By William Weaver

Inside Higher Ed, April 3, 2019.

Tips for pleading your case to two key audiences.

When you interview for a staff job in academe — whether you’ve just graduated from college or grad school, are a faculty member, or work outside academe — you may need to persuade two audiences that you are a good fit for their institution: administrators judging whether you can handle day-to-day business and faculty members assessing whether you understand the academic endeavor. Here are a few tips for pleading your case.

Few get rich on an academic staff salary, unless they eventually move into the top levels of the administrative hierarchy. Thus, interviewers often suspect that recent collegiate graduates might soon leverage an entry-level academic staff job into a higher-paying position elsewhere or that more experienced professionals simply won’t take the job — or stay long — because of the salary. To convince them that you are a cultural fit and want the job despite the salary, tell a story or two describing your appreciation of intellectual life and the personalities you’ve encountered therein. (They’re secretly wondering if you can handle those.) In particular, wax eloquent about the hardworking and thoughtful staff members who helped you when you were a student.

Project a calm, grounded demeanor. Convey that you will be the friendly professional in the room

People are often coached not to talk about their personal lives in interviews, but you should strongly consider stating explicitly why you are thinking of making an administrative career in the academy, especially if you have significant business experience. Preaching to the academic choir about the collegial environment, the good work-life balance (especially for parents), the benefits package (usually a plus in academe), the ancillary educational opportunities and so forth might just convince them that you would accept their offer over one for a higher-salary position with longer hours.

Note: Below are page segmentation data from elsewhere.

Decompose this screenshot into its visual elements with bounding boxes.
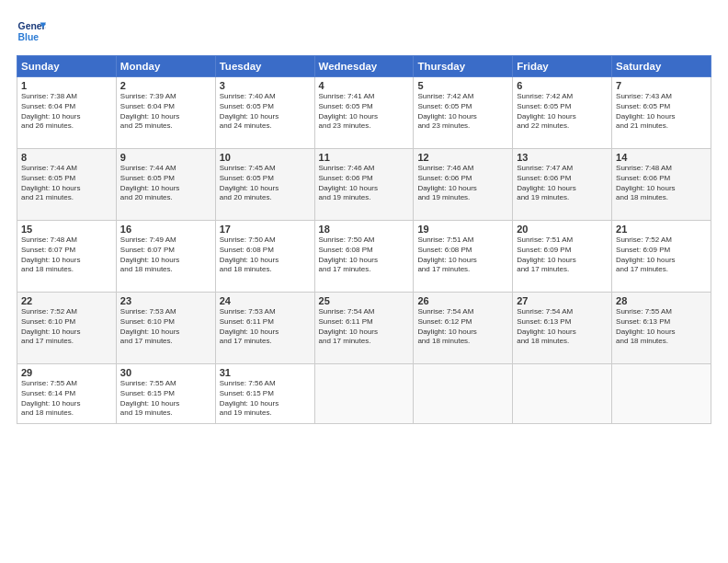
calendar-cell: 18Sunrise: 7:50 AMSunset: 6:08 PMDayligh… — [314, 221, 414, 293]
day-info: Sunrise: 7:40 AMSunset: 6:05 PMDaylight:… — [220, 92, 311, 132]
day-info: Sunrise: 7:55 AMSunset: 6:15 PMDaylight:… — [120, 379, 211, 419]
calendar-cell: 1Sunrise: 7:38 AMSunset: 6:04 PMDaylight… — [17, 77, 117, 149]
day-info: Sunrise: 7:45 AMSunset: 6:05 PMDaylight:… — [220, 164, 311, 203]
day-info: Sunrise: 7:42 AMSunset: 6:05 PMDaylight:… — [417, 92, 508, 132]
day-info: Sunrise: 7:47 AMSunset: 6:06 PMDaylight:… — [517, 164, 608, 203]
day-number: 11 — [319, 152, 410, 163]
calendar-cell — [414, 364, 513, 424]
day-info: Sunrise: 7:48 AMSunset: 6:06 PMDaylight:… — [616, 164, 707, 203]
day-info: Sunrise: 7:53 AMSunset: 6:11 PMDaylight:… — [220, 307, 311, 347]
week-row-1: 1Sunrise: 7:38 AMSunset: 6:04 PMDaylight… — [17, 77, 711, 149]
weekday-wednesday: Wednesday — [314, 56, 414, 77]
day-number: 28 — [616, 295, 707, 306]
day-number: 26 — [417, 295, 508, 306]
day-info: Sunrise: 7:51 AMSunset: 6:08 PMDaylight:… — [417, 236, 508, 275]
weekday-thursday: Thursday — [414, 56, 513, 77]
weekday-sunday: Sunday — [17, 56, 117, 77]
day-number: 15 — [21, 224, 112, 235]
week-row-2: 8Sunrise: 7:44 AMSunset: 6:05 PMDaylight… — [17, 149, 711, 221]
day-number: 14 — [616, 152, 707, 163]
calendar-cell: 29Sunrise: 7:55 AMSunset: 6:14 PMDayligh… — [17, 364, 117, 424]
calendar-cell: 28Sunrise: 7:55 AMSunset: 6:13 PMDayligh… — [612, 293, 711, 364]
day-number: 5 — [417, 80, 508, 91]
header: General Blue — [17, 17, 711, 46]
day-number: 31 — [220, 367, 311, 378]
calendar-cell: 6Sunrise: 7:42 AMSunset: 6:05 PMDaylight… — [513, 77, 612, 149]
day-info: Sunrise: 7:53 AMSunset: 6:10 PMDaylight:… — [120, 307, 211, 347]
calendar-cell: 3Sunrise: 7:40 AMSunset: 6:05 PMDaylight… — [215, 77, 314, 149]
calendar-cell: 30Sunrise: 7:55 AMSunset: 6:15 PMDayligh… — [116, 364, 215, 424]
calendar-cell: 26Sunrise: 7:54 AMSunset: 6:12 PMDayligh… — [414, 293, 513, 364]
calendar-cell: 25Sunrise: 7:54 AMSunset: 6:11 PMDayligh… — [314, 293, 414, 364]
day-number: 16 — [120, 224, 211, 235]
day-info: Sunrise: 7:54 AMSunset: 6:11 PMDaylight:… — [319, 307, 410, 347]
day-info: Sunrise: 7:46 AMSunset: 6:06 PMDaylight:… — [319, 164, 410, 203]
calendar-cell: 11Sunrise: 7:46 AMSunset: 6:06 PMDayligh… — [314, 149, 414, 221]
day-info: Sunrise: 7:39 AMSunset: 6:04 PMDaylight:… — [120, 92, 211, 132]
day-info: Sunrise: 7:55 AMSunset: 6:14 PMDaylight:… — [21, 379, 112, 419]
calendar-cell: 20Sunrise: 7:51 AMSunset: 6:09 PMDayligh… — [513, 221, 612, 293]
day-info: Sunrise: 7:38 AMSunset: 6:04 PMDaylight:… — [21, 92, 112, 132]
calendar-cell — [612, 364, 711, 424]
calendar-cell: 22Sunrise: 7:52 AMSunset: 6:10 PMDayligh… — [17, 293, 117, 364]
calendar-cell: 17Sunrise: 7:50 AMSunset: 6:08 PMDayligh… — [215, 221, 314, 293]
calendar-cell: 19Sunrise: 7:51 AMSunset: 6:08 PMDayligh… — [414, 221, 513, 293]
day-info: Sunrise: 7:46 AMSunset: 6:06 PMDaylight:… — [417, 164, 508, 203]
day-number: 18 — [319, 224, 410, 235]
weekday-tuesday: Tuesday — [215, 56, 314, 77]
day-number: 6 — [517, 80, 608, 91]
day-number: 25 — [319, 295, 410, 306]
day-info: Sunrise: 7:43 AMSunset: 6:05 PMDaylight:… — [616, 92, 707, 132]
calendar-cell: 7Sunrise: 7:43 AMSunset: 6:05 PMDaylight… — [612, 77, 711, 149]
calendar-cell: 9Sunrise: 7:44 AMSunset: 6:05 PMDaylight… — [116, 149, 215, 221]
day-info: Sunrise: 7:44 AMSunset: 6:05 PMDaylight:… — [21, 164, 112, 203]
calendar-cell — [513, 364, 612, 424]
day-number: 9 — [120, 152, 211, 163]
svg-text:Blue: Blue — [18, 32, 40, 42]
day-number: 4 — [319, 80, 410, 91]
calendar-cell: 8Sunrise: 7:44 AMSunset: 6:05 PMDaylight… — [17, 149, 117, 221]
calendar-cell: 5Sunrise: 7:42 AMSunset: 6:05 PMDaylight… — [414, 77, 513, 149]
weekday-friday: Friday — [513, 56, 612, 77]
weekday-monday: Monday — [116, 56, 215, 77]
day-number: 23 — [120, 295, 211, 306]
calendar-cell: 12Sunrise: 7:46 AMSunset: 6:06 PMDayligh… — [414, 149, 513, 221]
day-number: 8 — [21, 152, 112, 163]
calendar-cell: 13Sunrise: 7:47 AMSunset: 6:06 PMDayligh… — [513, 149, 612, 221]
day-info: Sunrise: 7:55 AMSunset: 6:13 PMDaylight:… — [616, 307, 707, 347]
day-info: Sunrise: 7:42 AMSunset: 6:05 PMDaylight:… — [517, 92, 608, 132]
calendar-cell: 2Sunrise: 7:39 AMSunset: 6:04 PMDaylight… — [116, 77, 215, 149]
day-info: Sunrise: 7:54 AMSunset: 6:12 PMDaylight:… — [417, 307, 508, 347]
logo: General Blue — [17, 17, 50, 46]
day-info: Sunrise: 7:49 AMSunset: 6:07 PMDaylight:… — [120, 236, 211, 275]
day-number: 27 — [517, 295, 608, 306]
day-number: 22 — [21, 295, 112, 306]
week-row-3: 15Sunrise: 7:48 AMSunset: 6:07 PMDayligh… — [17, 221, 711, 293]
day-number: 21 — [616, 224, 707, 235]
day-number: 30 — [120, 367, 211, 378]
day-info: Sunrise: 7:51 AMSunset: 6:09 PMDaylight:… — [517, 236, 608, 275]
day-info: Sunrise: 7:54 AMSunset: 6:13 PMDaylight:… — [517, 307, 608, 347]
weekday-header-row: SundayMondayTuesdayWednesdayThursdayFrid… — [17, 56, 711, 77]
calendar-cell — [314, 364, 414, 424]
calendar-cell: 24Sunrise: 7:53 AMSunset: 6:11 PMDayligh… — [215, 293, 314, 364]
day-info: Sunrise: 7:52 AMSunset: 6:10 PMDaylight:… — [21, 307, 112, 347]
day-info: Sunrise: 7:52 AMSunset: 6:09 PMDaylight:… — [616, 236, 707, 275]
day-number: 17 — [220, 224, 311, 235]
day-info: Sunrise: 7:44 AMSunset: 6:05 PMDaylight:… — [120, 164, 211, 203]
day-number: 10 — [220, 152, 311, 163]
day-number: 29 — [21, 367, 112, 378]
calendar-cell: 15Sunrise: 7:48 AMSunset: 6:07 PMDayligh… — [17, 221, 117, 293]
calendar-cell: 23Sunrise: 7:53 AMSunset: 6:10 PMDayligh… — [116, 293, 215, 364]
week-row-5: 29Sunrise: 7:55 AMSunset: 6:14 PMDayligh… — [17, 364, 711, 424]
generalblue-icon: General Blue — [17, 17, 46, 46]
calendar-cell: 10Sunrise: 7:45 AMSunset: 6:05 PMDayligh… — [215, 149, 314, 221]
day-number: 3 — [220, 80, 311, 91]
calendar-cell: 27Sunrise: 7:54 AMSunset: 6:13 PMDayligh… — [513, 293, 612, 364]
day-number: 20 — [517, 224, 608, 235]
day-number: 2 — [120, 80, 211, 91]
day-number: 7 — [616, 80, 707, 91]
calendar-cell: 4Sunrise: 7:41 AMSunset: 6:05 PMDaylight… — [314, 77, 414, 149]
day-info: Sunrise: 7:50 AMSunset: 6:08 PMDaylight:… — [220, 236, 311, 275]
day-info: Sunrise: 7:48 AMSunset: 6:07 PMDaylight:… — [21, 236, 112, 275]
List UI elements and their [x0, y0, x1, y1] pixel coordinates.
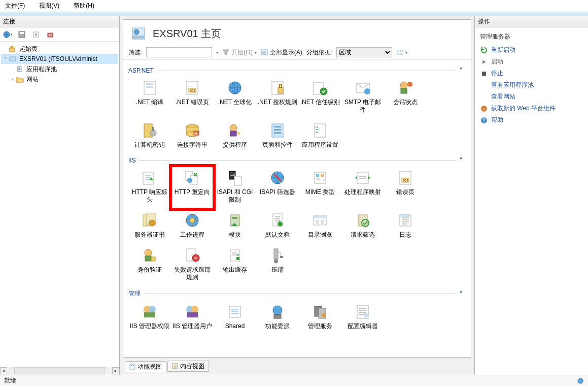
feature-item[interactable]: 提供程序 [214, 119, 256, 154]
left-scrollbar[interactable]: ◄► [0, 367, 119, 375]
svg-rect-17 [397, 53, 399, 55]
feature-item[interactable]: Shared [214, 300, 256, 335]
svg-point-83 [145, 249, 152, 256]
save-button[interactable] [16, 29, 27, 40]
feature-label: 计算机密钥 [134, 141, 165, 149]
svg-text:CGI: CGI [230, 173, 235, 176]
svg-rect-48 [274, 126, 281, 127]
feature-item[interactable]: 服务器证书 [128, 209, 171, 244]
tree-expander[interactable]: › [9, 77, 15, 82]
action-start[interactable]: 启动 [480, 56, 583, 68]
feature-item[interactable]: 页面和控件 [256, 119, 299, 154]
feature-item[interactable]: IIS 管理器权限 [128, 300, 171, 335]
feature-item[interactable]: .NET 编译 [128, 76, 171, 119]
feature-item[interactable]: 404错误页 [384, 166, 427, 209]
svg-rect-106 [130, 364, 135, 369]
delete-button[interactable] [45, 29, 56, 40]
feature-icon [395, 79, 416, 96]
feature-item[interactable]: 计算机密钥 [128, 119, 171, 154]
svg-rect-39 [152, 127, 154, 131]
feature-item[interactable]: IIS 管理器用户 [171, 300, 214, 335]
feature-item[interactable]: ♪MIME 类型 [299, 166, 341, 209]
tree-start-page[interactable]: 起始页 [1, 44, 118, 54]
groupby-select[interactable]: 区域 [336, 47, 392, 57]
feature-item[interactable]: HTTP 响应标头 [128, 166, 171, 209]
feature-item[interactable]: 模块 [214, 209, 256, 244]
group-header-iis[interactable]: IIS˄ [128, 157, 466, 164]
collapse-icon[interactable]: ˄ [457, 157, 466, 164]
connections-tree: 起始页 ˅ EXSRV01 (ITSOUL\Administ 应用程序池 › 网… [0, 42, 119, 367]
feature-item[interactable]: 配置编辑器 [341, 300, 384, 335]
feature-label: 默认文档 [265, 231, 290, 239]
svg-point-93 [149, 306, 156, 313]
refresh-button[interactable] [30, 29, 42, 40]
collapse-icon[interactable]: ˄ [457, 291, 466, 298]
feature-item[interactable]: 日志 [384, 209, 427, 244]
svg-rect-97 [187, 312, 198, 317]
action-web-platform[interactable]: i 获取新的 Web 平台组件 [480, 103, 583, 114]
tree-app-pools[interactable]: 应用程序池 [1, 64, 118, 74]
menu-help[interactable]: 帮助(H) [71, 1, 97, 11]
feature-item[interactable]: 目录浏览 [299, 209, 341, 244]
feature-item[interactable]: .NET 授权规则 [256, 76, 299, 119]
collapse-icon[interactable]: ˄ [457, 67, 466, 74]
feature-item[interactable]: .NET 信任级别 [299, 76, 341, 119]
feature-icon [310, 79, 330, 96]
feature-item[interactable]: HTTP 重定向 [171, 166, 214, 209]
view-style-button[interactable]: ▾ [396, 49, 407, 55]
action-view-apppools[interactable]: 查看应用程序池 [480, 79, 583, 91]
delete-icon [47, 31, 54, 38]
tree-expander[interactable]: ˅ [2, 56, 8, 62]
action-help[interactable]: ? 帮助 [480, 114, 583, 126]
feature-item[interactable]: .NET 全球化 [214, 76, 256, 119]
svg-point-36 [407, 82, 412, 87]
feature-item[interactable]: 输出缓存 [214, 244, 256, 286]
feature-label: MIME 类型 [305, 188, 335, 196]
feature-item[interactable]: 应用程序设置 [299, 119, 341, 154]
tree-sites[interactable]: › 网站 [1, 74, 118, 84]
feature-item[interactable]: 工作进程 [171, 209, 214, 244]
feature-label: 页面和控件 [262, 141, 293, 149]
group-header-aspnet[interactable]: ASP.NET˄ [128, 67, 466, 74]
feature-icon [267, 79, 288, 96]
filter-dropdown[interactable]: ▾ [216, 50, 218, 55]
tab-features-view[interactable]: 功能视图 [125, 361, 166, 372]
svg-point-70 [149, 220, 155, 226]
feature-icon [140, 122, 160, 139]
connect-button[interactable]: ▾ [2, 29, 13, 40]
feature-item[interactable]: 压缩 [256, 244, 299, 286]
action-stop[interactable]: 停止 [480, 68, 583, 79]
group-header-mgmt[interactable]: 管理˄ [128, 289, 466, 298]
feature-item[interactable]: 404.NET 错误页 [171, 76, 214, 119]
tab-content-view[interactable]: 内容视图 [167, 361, 209, 372]
feature-item[interactable]: CGIISAPI 和 CGI 限制 [214, 166, 256, 209]
feature-item[interactable]: 处理程序映射 [341, 166, 384, 209]
menu-view[interactable]: 视图(V) [36, 1, 62, 11]
tree-server-node[interactable]: ˅ EXSRV01 (ITSOUL\Administ [1, 54, 118, 64]
feature-item[interactable]: 会话状态 [384, 76, 427, 119]
filter-input[interactable] [146, 47, 212, 57]
feature-item[interactable]: 失败请求跟踪规则 [171, 244, 214, 286]
feature-label: 连接字符串 [177, 141, 207, 149]
feature-icon [225, 247, 245, 264]
show-all-button[interactable]: 全部显示(A) [261, 48, 302, 57]
connections-header: 连接 [0, 16, 119, 27]
feature-item[interactable]: 默认文档 [256, 209, 299, 244]
feature-item[interactable]: 身份验证 [128, 244, 171, 286]
feature-item[interactable]: 请求筛选 [341, 209, 384, 244]
feature-item[interactable]: 功能委派 [256, 300, 299, 335]
feature-item[interactable]: 管理服务 [299, 300, 341, 335]
action-view-sites[interactable]: 查看网站 [480, 91, 583, 103]
svg-text:i: i [483, 106, 485, 112]
feature-item[interactable]: SMTP 电子邮件 [341, 76, 384, 119]
svg-text:♪: ♪ [323, 177, 325, 182]
action-restart[interactable]: 重新启动 [480, 44, 583, 56]
svg-rect-28 [278, 87, 283, 93]
home-icon [8, 45, 17, 53]
center-panel: EXSRV01 主页 筛选: ▾ 开始(G) ▾ 全部显示(A) 分组依据: 区… [120, 16, 474, 375]
go-button[interactable]: 开始(G) ▾ [222, 48, 256, 57]
feature-item[interactable]: ab连接字符串 [171, 119, 214, 154]
feature-item[interactable]: ISAPI 筛选器 [256, 166, 299, 209]
svg-point-55 [187, 178, 192, 183]
menu-file[interactable]: 文件(F) [2, 1, 28, 11]
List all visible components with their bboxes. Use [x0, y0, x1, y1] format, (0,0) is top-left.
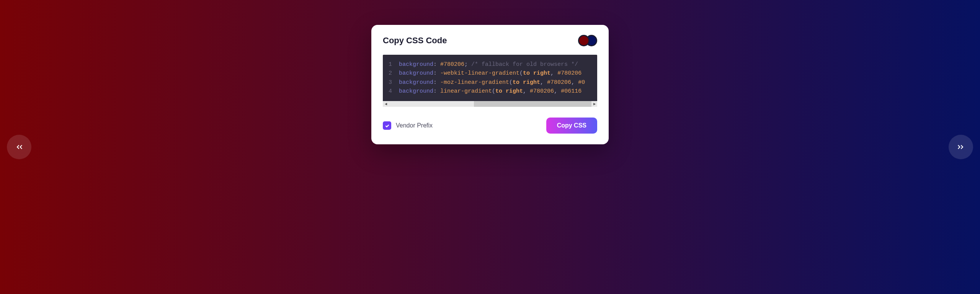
check-icon: [385, 123, 390, 128]
scroll-left-arrow[interactable]: ◀: [383, 101, 389, 107]
scroll-track[interactable]: [389, 101, 591, 107]
css-code-block[interactable]: 1 background: #780206; /* fallback for o…: [383, 55, 597, 101]
vendor-prefix-label: Vendor Prefix: [396, 122, 433, 129]
code-content: background: -moz-linear-gradient(to righ…: [399, 78, 585, 87]
scroll-right-arrow[interactable]: ▶: [591, 101, 597, 107]
vendor-prefix-checkbox-wrap[interactable]: Vendor Prefix: [383, 121, 433, 130]
chevron-double-right-icon: [956, 142, 966, 152]
copy-css-button[interactable]: Copy CSS: [546, 118, 597, 134]
code-content: background: #780206; /* fallback for old…: [399, 60, 578, 69]
line-number: 3: [387, 78, 399, 87]
horizontal-scrollbar[interactable]: ◀ ▶: [383, 101, 597, 107]
line-number: 1: [387, 60, 399, 69]
line-number: 4: [387, 87, 399, 96]
code-line: 4 background: linear-gradient(to right, …: [387, 87, 593, 96]
card-header: Copy CSS Code: [383, 35, 597, 46]
code-content: background: -webkit-linear-gradient(to r…: [399, 69, 581, 78]
next-gradient-button[interactable]: [949, 135, 973, 159]
code-line: 1 background: #780206; /* fallback for o…: [387, 60, 593, 69]
gradient-color-swatches: [578, 35, 597, 46]
line-number: 2: [387, 69, 399, 78]
scroll-thumb[interactable]: [389, 101, 474, 107]
prev-gradient-button[interactable]: [7, 135, 31, 159]
color-swatch-1: [578, 35, 590, 46]
code-content: background: linear-gradient(to right, #7…: [399, 87, 581, 96]
copy-css-card: Copy CSS Code 1 background: #780206; /* …: [371, 25, 609, 144]
chevron-double-left-icon: [14, 142, 24, 152]
card-footer: Vendor Prefix Copy CSS: [383, 118, 597, 134]
code-line: 2 background: -webkit-linear-gradient(to…: [387, 69, 593, 78]
code-line: 3 background: -moz-linear-gradient(to ri…: [387, 78, 593, 87]
card-title: Copy CSS Code: [383, 36, 447, 46]
vendor-prefix-checkbox[interactable]: [383, 121, 391, 130]
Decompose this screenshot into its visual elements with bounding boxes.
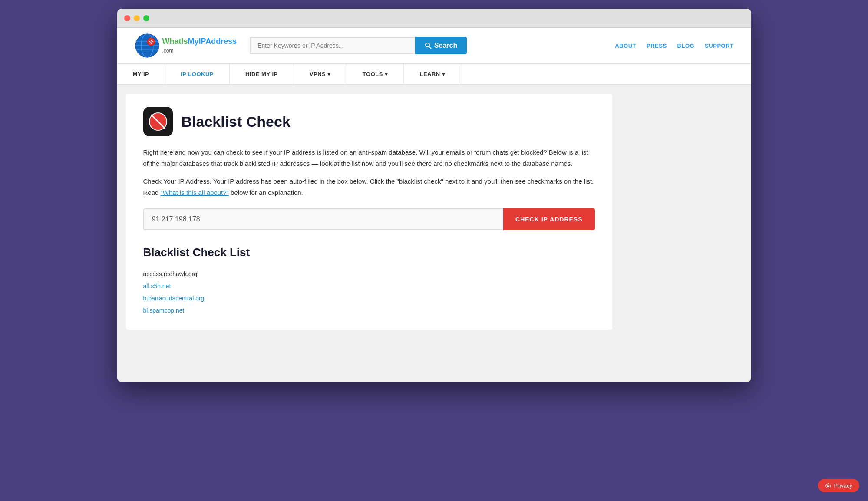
header-nav: ABOUT PRESS BLOG SUPPORT	[615, 43, 733, 49]
list-item: access.redhawk.org	[143, 268, 595, 280]
nav-my-ip[interactable]: MY IP	[117, 64, 165, 84]
svg-line-12	[429, 46, 431, 49]
logo-text: WhatIsMyIPAddress .com	[162, 37, 237, 55]
blacklist-link[interactable]: bl.spamcop.net	[143, 307, 185, 314]
description-para2: Check Your IP Address. Your IP address h…	[143, 176, 595, 198]
nav-ip-lookup[interactable]: IP LOOKUP	[165, 64, 230, 84]
close-button[interactable]	[124, 15, 130, 21]
nav-tools[interactable]: TOOLS ▾	[347, 64, 404, 84]
nav-hide-my-ip[interactable]: HIDE MY IP	[230, 64, 294, 84]
traffic-lights	[124, 15, 149, 21]
maximize-button[interactable]	[143, 15, 149, 21]
nav-about[interactable]: ABOUT	[615, 43, 636, 49]
svg-point-17	[826, 483, 831, 488]
logo-globe-icon	[135, 33, 160, 58]
page-header: Blacklist Check	[143, 107, 595, 136]
svg-point-16	[827, 485, 829, 487]
blacklist-link[interactable]: all.s5h.net	[143, 283, 171, 290]
site-header: WhatIsMyIPAddress .com Search ABOUT PRES…	[117, 28, 751, 64]
logo[interactable]: WhatIsMyIPAddress .com	[135, 33, 237, 58]
blacklist-list-title: Blacklist Check List	[143, 246, 595, 259]
no-symbol-icon	[149, 112, 168, 131]
description-para1: Right here and now you can check to see …	[143, 147, 595, 169]
content-wrapper: Blacklist Check Right here and now you c…	[117, 85, 751, 338]
privacy-label: Privacy	[834, 482, 852, 489]
main-content: Blacklist Check Right here and now you c…	[126, 94, 612, 330]
privacy-button[interactable]: Privacy	[818, 479, 859, 492]
blacklist-list: access.redhawk.org all.s5h.net b.barracu…	[143, 268, 595, 316]
what-is-link[interactable]: "What is this all about?"	[161, 189, 229, 196]
list-item: b.barracudacentral.org	[143, 292, 595, 304]
page-description: Right here and now you can check to see …	[143, 147, 595, 198]
minimize-button[interactable]	[134, 15, 140, 21]
browser-window: WhatIsMyIPAddress .com Search ABOUT PRES…	[117, 9, 751, 382]
check-ip-button[interactable]: CHECK IP ADDRESS	[503, 208, 594, 230]
ip-check-area: CHECK IP ADDRESS	[143, 208, 595, 230]
nav-learn[interactable]: LEARN ▾	[404, 64, 461, 84]
title-bar	[117, 9, 751, 28]
logo-dotcom: .com	[162, 48, 174, 54]
search-input[interactable]	[250, 37, 415, 54]
search-button[interactable]: Search	[415, 37, 467, 54]
search-button-label: Search	[434, 42, 457, 49]
page-title: Blacklist Check	[182, 113, 290, 130]
logo-myip: MyIPAddress	[188, 37, 237, 46]
list-item: bl.spamcop.net	[143, 304, 595, 316]
sidebar	[621, 85, 751, 338]
search-area: Search	[250, 37, 467, 54]
main-nav: MY IP IP LOOKUP HIDE MY IP VPNS ▾ TOOLS …	[117, 64, 751, 85]
gear-icon	[825, 483, 831, 489]
nav-support[interactable]: SUPPORT	[705, 43, 733, 49]
nav-vpns[interactable]: VPNS ▾	[294, 64, 347, 84]
list-item: all.s5h.net	[143, 280, 595, 292]
logo-whatis: WhatIs	[162, 37, 188, 46]
blacklist-icon	[143, 107, 173, 136]
ip-input[interactable]	[143, 208, 504, 230]
search-icon	[425, 42, 432, 49]
nav-press[interactable]: PRESS	[647, 43, 667, 49]
blacklist-link[interactable]: b.barracudacentral.org	[143, 295, 205, 302]
nav-blog[interactable]: BLOG	[677, 43, 695, 49]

Academic institutions tend to have horizontal organizational plans, so expect to work in one of the many relatively small, short-staffed offices whose harried denizens would welcome a jack-of-all-trades type like yourself. In the interview, flagging your willingness and ability to be flexible and pitch in on various projects will impress.

Project a calm, grounded demeanor. A university isn’t a big-time financial trading firm — millions aren’t at stake with each lightning-fast, stressful decision. But it’s always helpful to convey that you will be the friendly professional in the room when the collective academic frustrations tepidly boil over.

In the interview, do administrators defer to an engaged faculty member, or do they tactfully correct a bored one about the job requirements? Which staff members seem to have intellectual ambitions and which are sarcastic about the local intellectuals?

Read the room to see: 1) who might pay attention to your work and 2) what cultural divides exist between faculty and staff (or among staff) at that institution. Such divides can make it more difficult for you to forge administrative alliances without incurring social or professional costs.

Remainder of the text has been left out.